Benatar argues that although limited meaning is attainable, life has no meaning from a cosmic perspective, and our lives do not possess the cosmic significance we seek. He argues that since humans have no purpose for being created and there is no cosmic purpose in the lives of individual humans, human life has no meaning sub specie aeternitatis. Nihilism about cosmic meaning is the bad news. Furthermore, human life is bad because the quality of life is poor, and death is also bad because it annihilates the individual. He argues that most people's subjective assessments of their quality of life are unreliable due to psychological phenomena such as optimism bias, adaptation, and comparison with others.

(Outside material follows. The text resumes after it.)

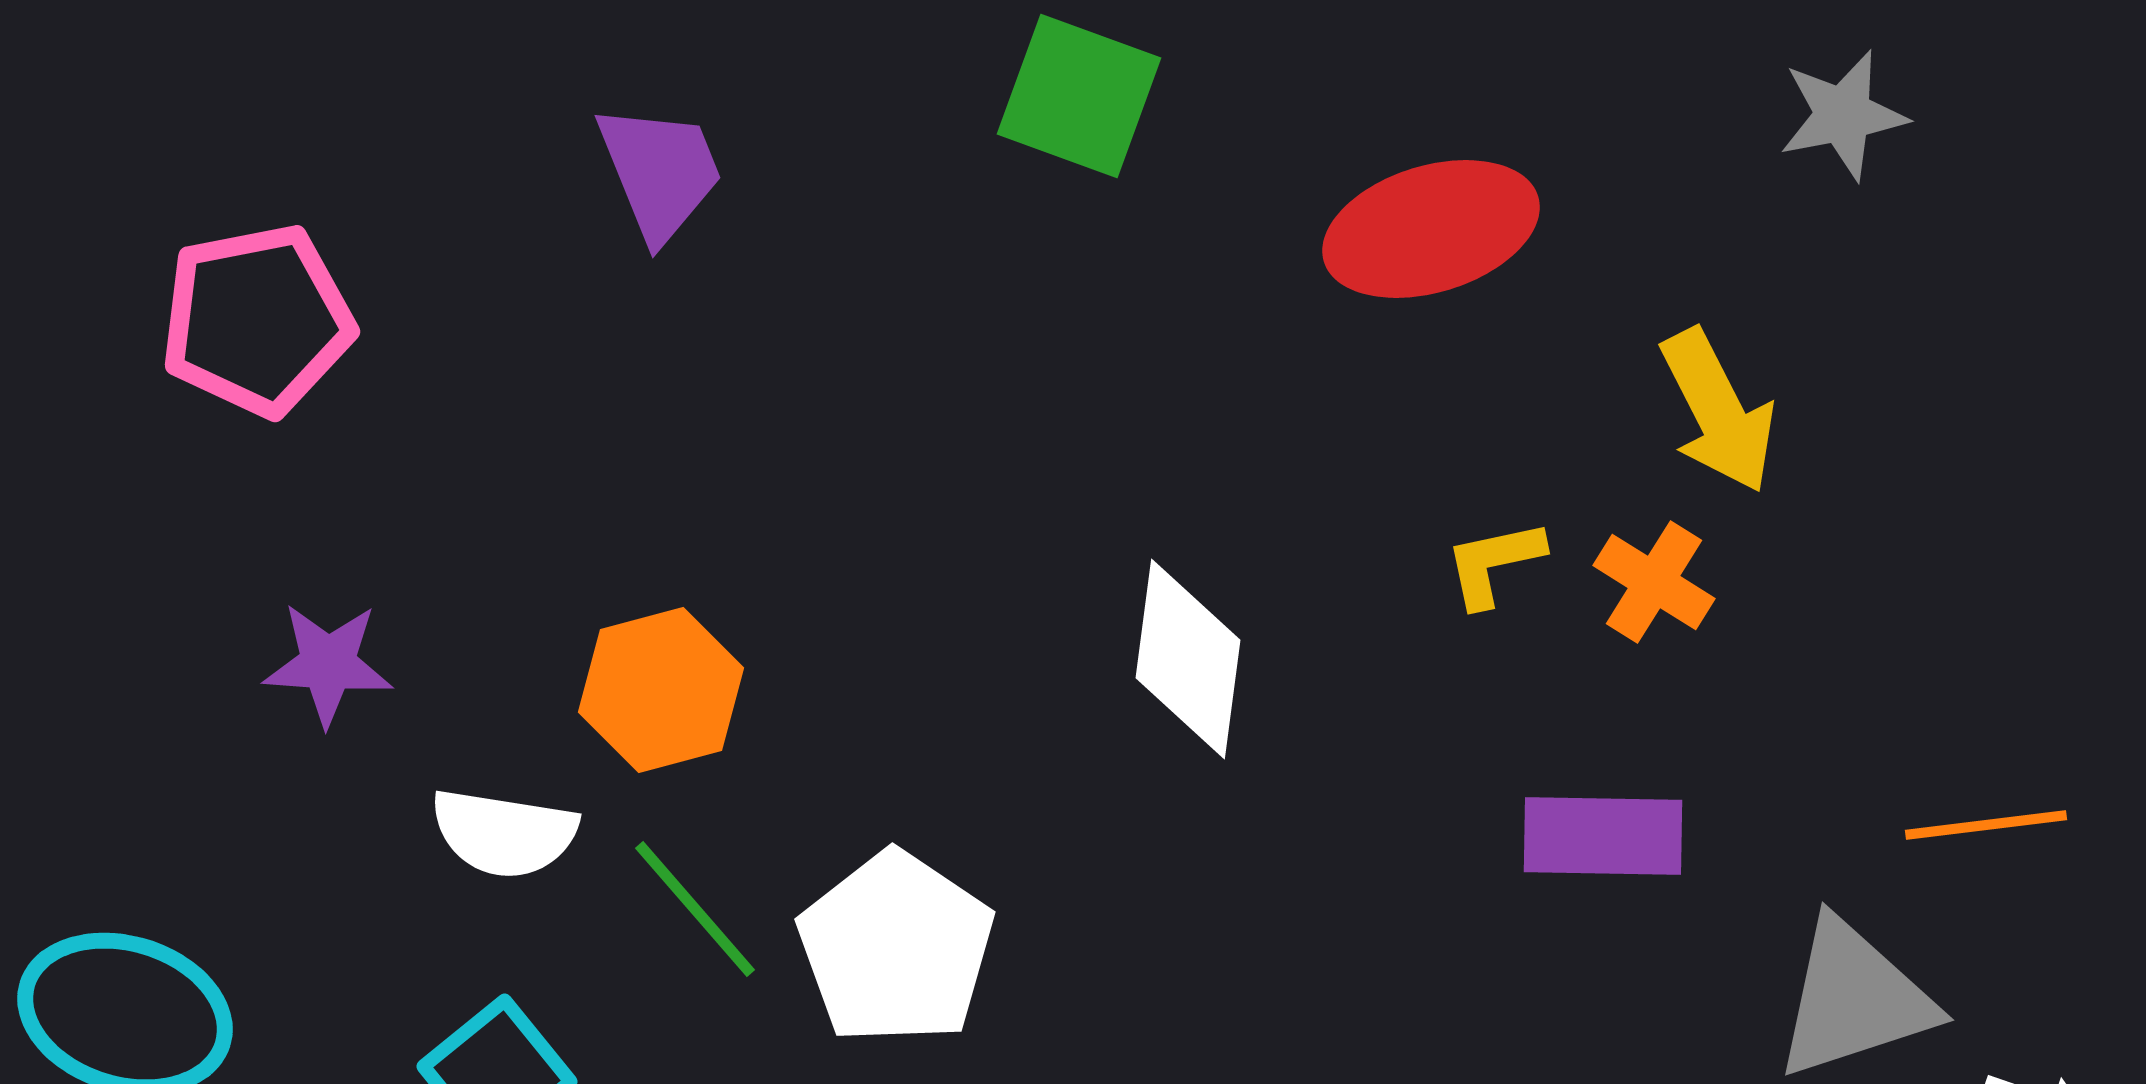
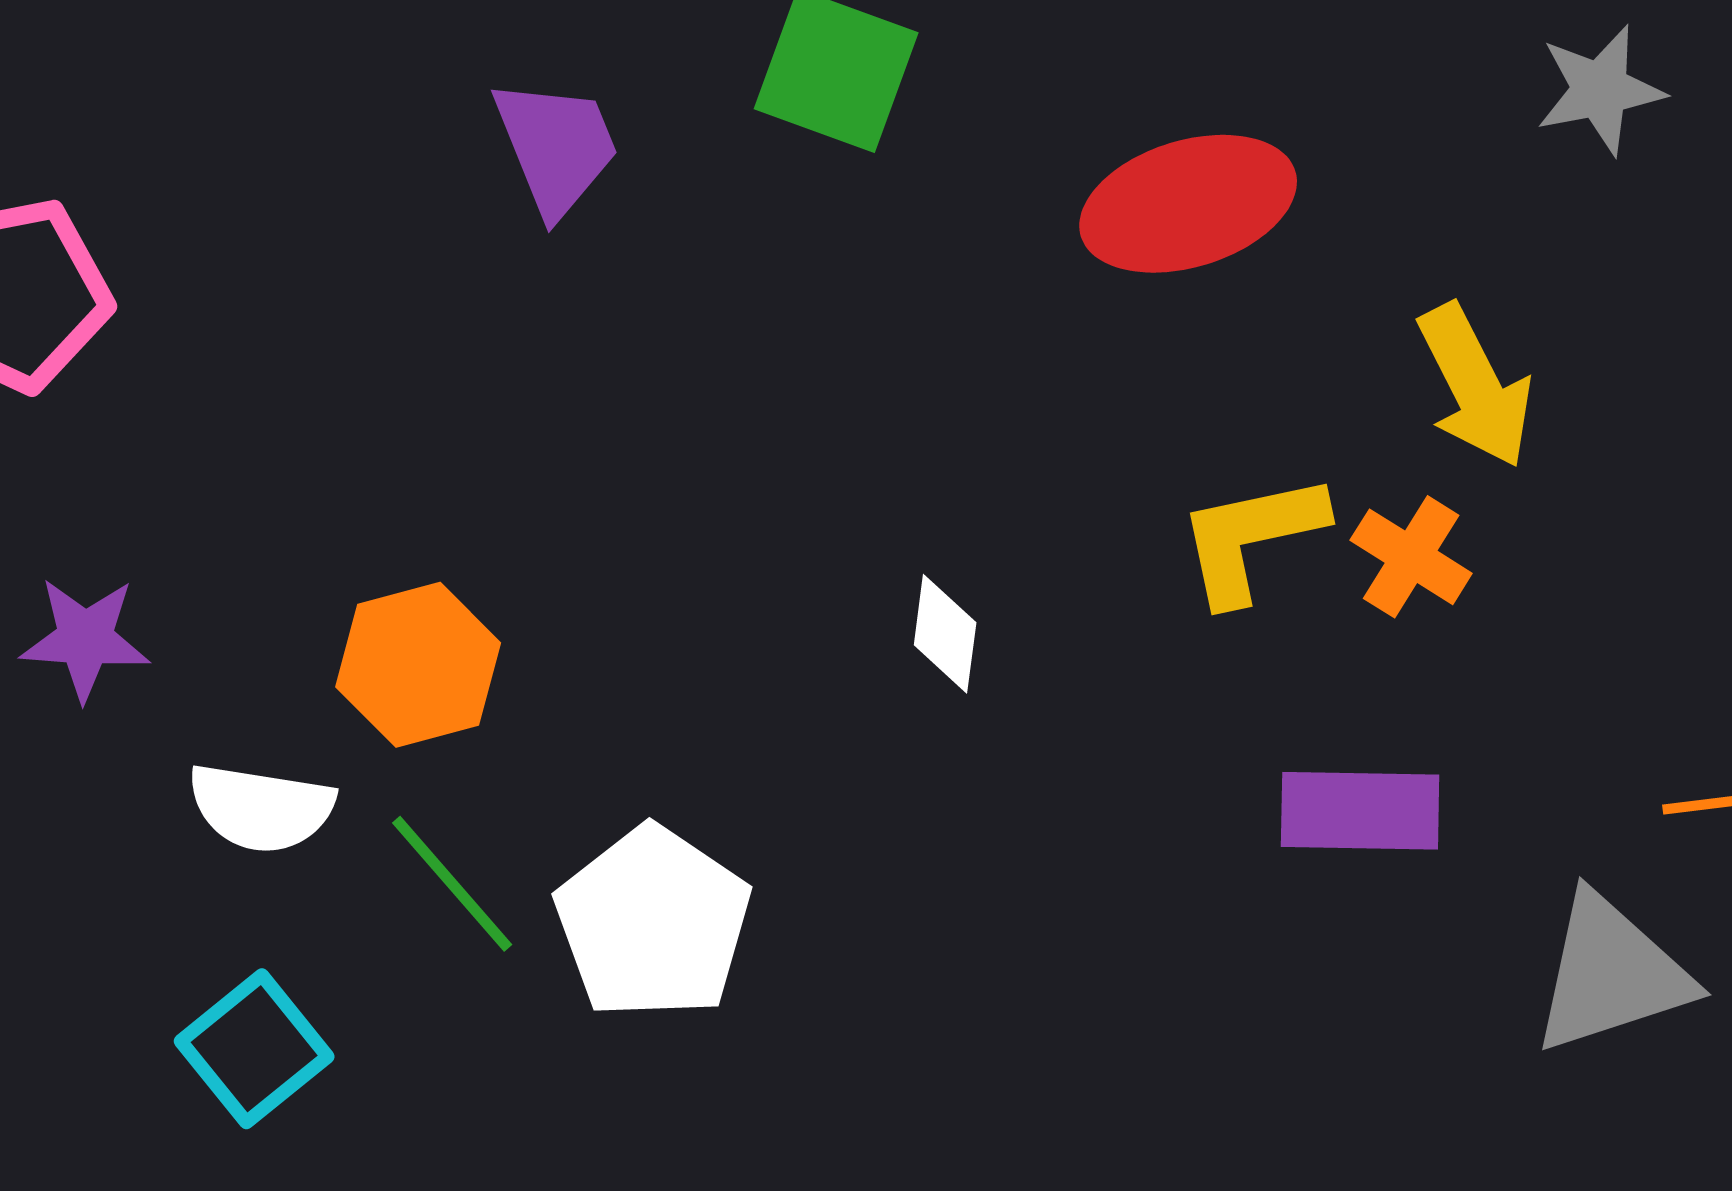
purple trapezoid: (660, 172) -> (556, 147), moved
yellow L-shape: (1494, 563) -> (1251, 538), size x1.5
white diamond: (1188, 659) -> (945, 634), size x0.6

According to him, human life is actually full of bad things, and regardless of which theory of well-being one chooses, even the best quality of life is very poor due to empirical asymmetry.
I object to Benetar's argument that life has no meaning from a cosmic perspective. Because, even when interpreted charitably, his argument is invalid, inconsistent, unclear, has odd implications, and is counterintuitive. I argue that evaluating life from a cosmic perspective is irrational. I also contend that there is no evidence that humans desire cosmic meaning, and that the meaning of life does not depend on meaning sub specie aeternitatis.
Furthermore, I argue that the three psychological phenomena Benatar mentions do not threaten the reliability of quality of life assessments, and there is no empirical evidence to support his claims. Instead, I provide evidence that subjective assessments of quality of life can be trusted. Additionally, I argue that the claim that life is full of bad things is exaggerated and based on inappropriate evaluation standards. And I argue that empirical asymmetries cannot support the conclusion that human life is actually bad. My conclusion is that Benatar's attempt to explain cosmic insignificance and his claim that life is actually bad both fail. In other words, humans are not in a tragic predicament as Benatar suggests.